Prompt: Look for the line that has "Bayar dengan kad" in the material below; please repeat it and every line after it, exactly, up to and including the line that has "bahawa peranti anda menyokong eSIM", and nothing else.

The data:
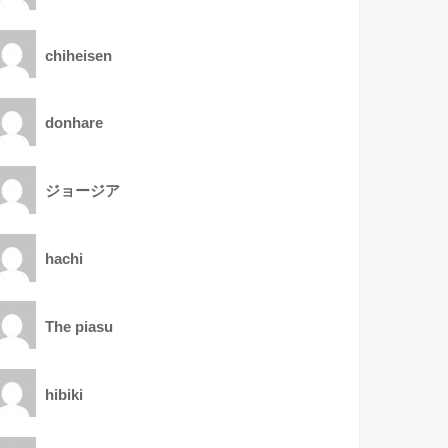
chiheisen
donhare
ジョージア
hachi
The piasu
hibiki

---

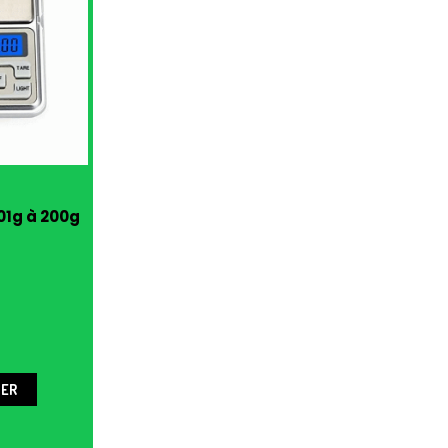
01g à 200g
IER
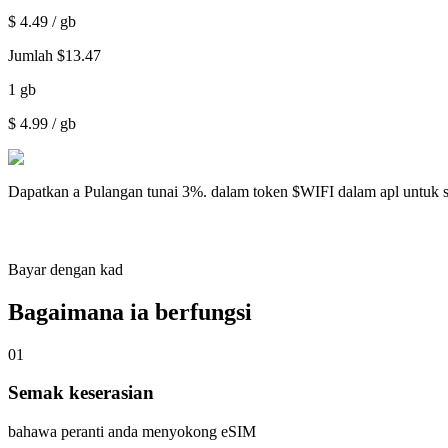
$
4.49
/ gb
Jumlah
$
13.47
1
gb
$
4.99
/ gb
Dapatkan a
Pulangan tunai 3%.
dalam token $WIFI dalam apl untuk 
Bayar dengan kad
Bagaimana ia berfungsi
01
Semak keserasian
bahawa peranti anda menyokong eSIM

Completed exercise:
Bayar dengan kad
Bagaimana ia berfungsi
01
Semak keserasian
bahawa peranti anda menyokong eSIM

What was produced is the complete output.